In the heat of the campaign, Republican candidate Mitt Romney vowed to create millions of new jobs by cutting taxes on corporations and the rich. Democratic President Barack Obama promised to create millions of jobs through spending on infrastructure—roads, bridges, schools, and the like.

But neither candidate addressed the looming loss of millions of jobs worldwide, as corporations replace real human beings on the job floor with fast, mobile, second-generation robots.

That would have required Obama and Romney to explain that new, computerized automation means corporations increasingly have no need for workers.

They would have had to explain that this world-changing shift underlies the economic crisis as a whole.

And they would have had to explain that the most important political question facing people in the United States today is how to reorganize society so that everyone benefits from the new mode of production—and no one is left out on the street to starve.

Instead, the Democrat and Republican candidates showed they are part of a dying party system. And their talk of creating jobs became a smokescreen to hide the new realities facing humanity.

Yet also on the ballot this year was the beginning of a new party system in the U.S., one pitting the old parties dominated by the 1% against a party of the 99%, represented today by the Green Party.

In the campaign, the Green Party alone made basic human needs a right—food, housing, health care—whether or not people have a job. In its place, they accepted unpaid work as having inherent value “essential to a healthy, sustainable economy and peaceful communities.”
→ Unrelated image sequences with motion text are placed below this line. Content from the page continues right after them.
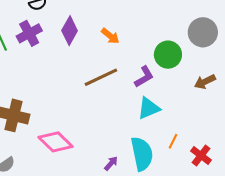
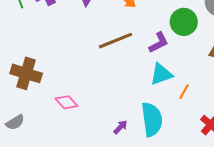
orange line: (173, 141) -> (184, 92), moved
pink diamond: (56, 142) -> (66, 102), size x0.7

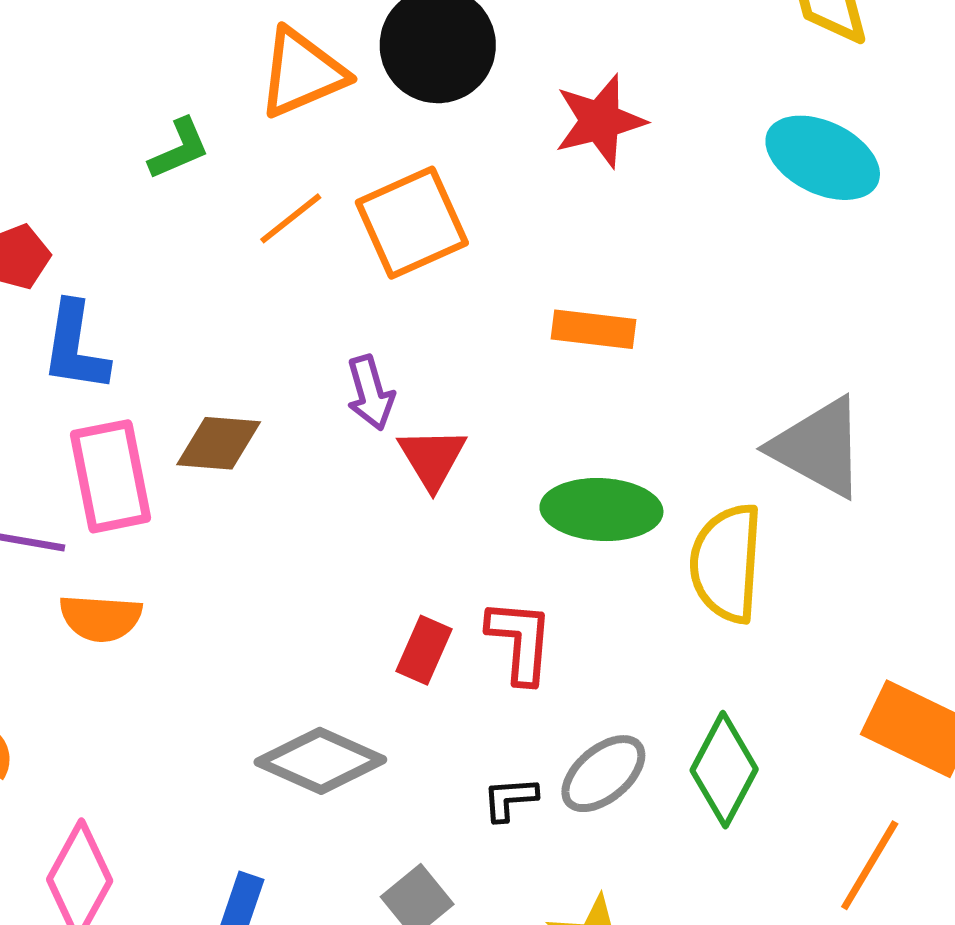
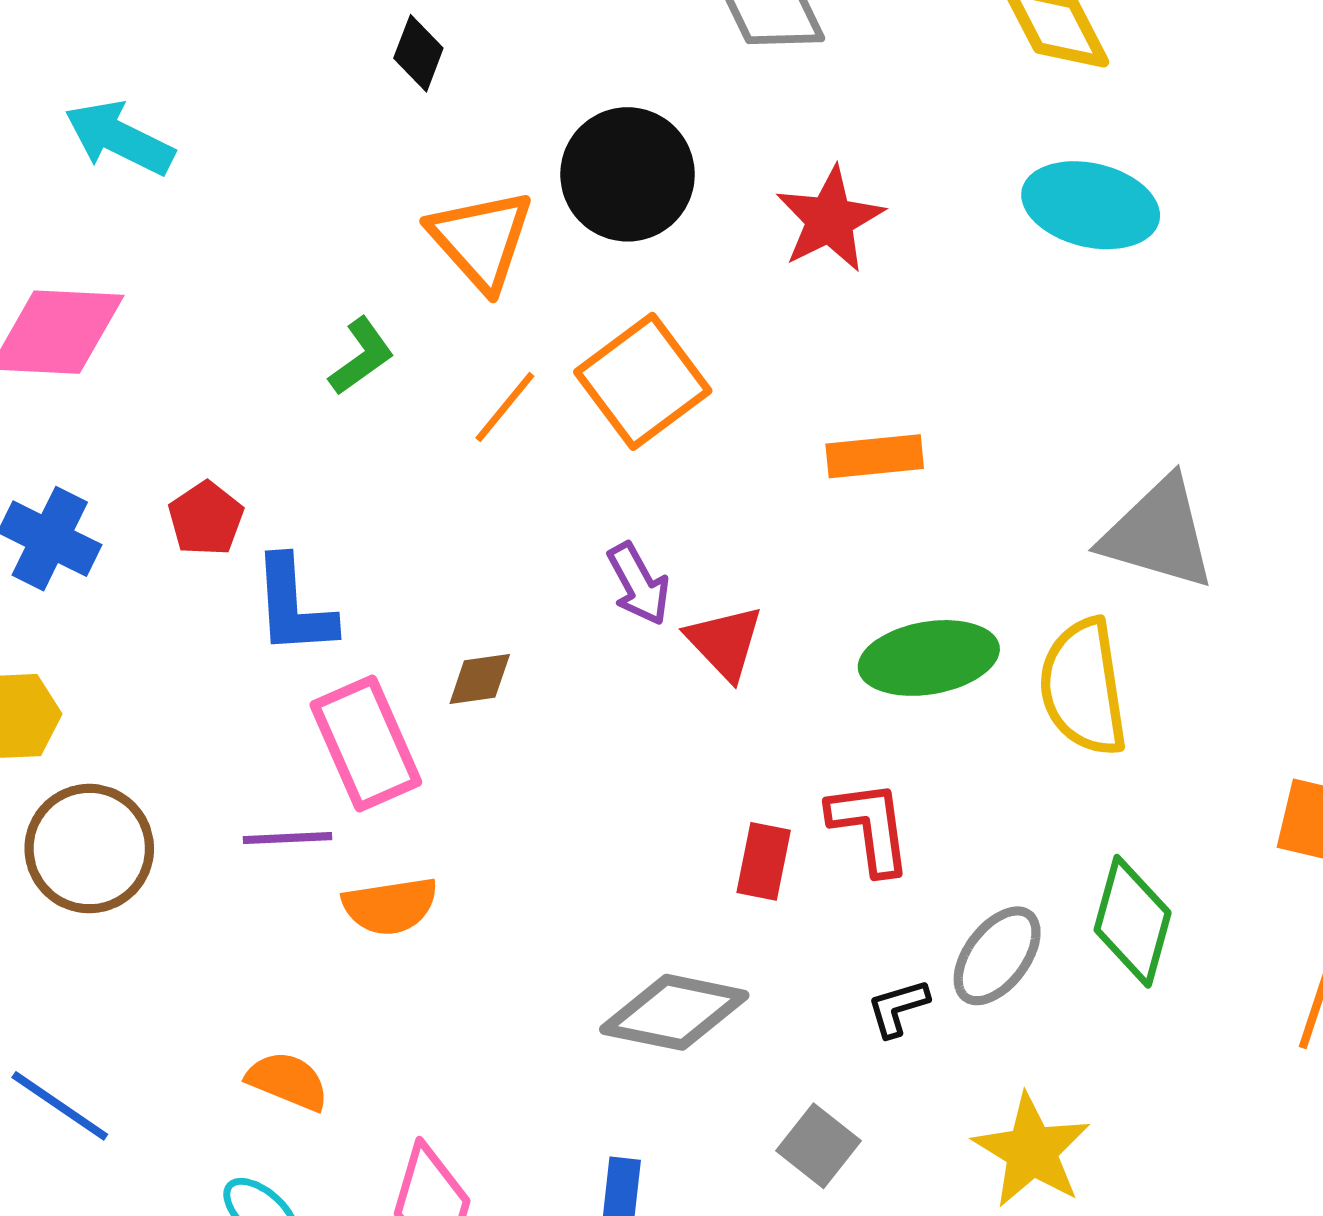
orange triangle: (302, 73) -> (481, 240), turned -36
brown diamond: (219, 443) -> (480, 679), size x0.7

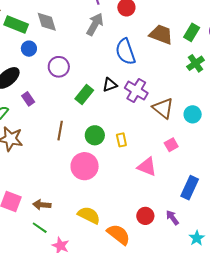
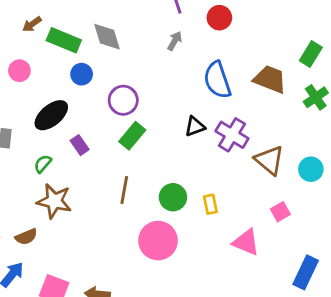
gray arrow: (95, 24) -> (175, 41), size x0.6
brown trapezoid: (161, 34) -> (270, 79), moved
green rectangle: (84, 94) -> (132, 136), moved

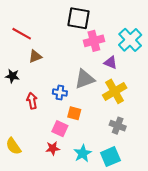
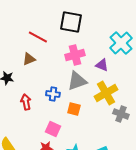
red line: (22, 34) -> (38, 37), moved
pink cross: (94, 41) -> (75, 55), moved
orange square: (74, 113) -> (74, 109), moved
gray cross: (118, 126) -> (121, 114), moved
But while the old parties were laying their smokescreen, Federal Reserve Bank chairman Ben Bernanke was announcing the Fed would again flush billions of newly printed dollars into the banking system, buying up more of the banks’ home-mortgage bonds at inflated prices.

Publicly, Bernanke argued that giving more money to the banks would create jobs. Instead, the Fed is further devaluing any dollars still in people’s pockets by inflating the prices of basics—food, gas, rent, health care.

For two years, the 1% have been trying to bamboozle people into believing that the economy is in recovery, but hardly anybody believes them.

In fact, writing in the Wall Street Journal, billionaire real-estate speculator Mortimer Zuckerman admits, “We are experiencing, in effect, a modern-day depression.”

When the official unemployment rate dropped, he explains, it was because some 8 million people have stopped looking for work and aren’t counted.  Add them—and the people working part-time who want full-time work—and the real unemployment figure is almost 19 percent.

Worse, employers are driving down wages, Zuckerman reports. Household incomes are almost 9 percent below the 1999 peak.

Meanwhile, the number of people 55 and older who are working is actually increasing, because they have lost 75 percent of their savings, most from the fall in the value of their houses.

That, and the lack of new jobs, is creating “a huge bottleneck blocking youth employment.” Joblessness among 16-24 year olds is double the national rate. Half of recent college grads can’t find jobs their education qualifies them for.

Like Romney and Obama, Zuckerman thinks the solution is to give the corporations more money, and rebuild the infrastructure. But like them he doesn’t explain why business should hire people when it is cheaper to use high-tech automation.

With robots replacing workers, creating  jobs is not the problem. Creating a new way to share the bounty is the problem. And any party of, by, and for the 99% will put that front and center.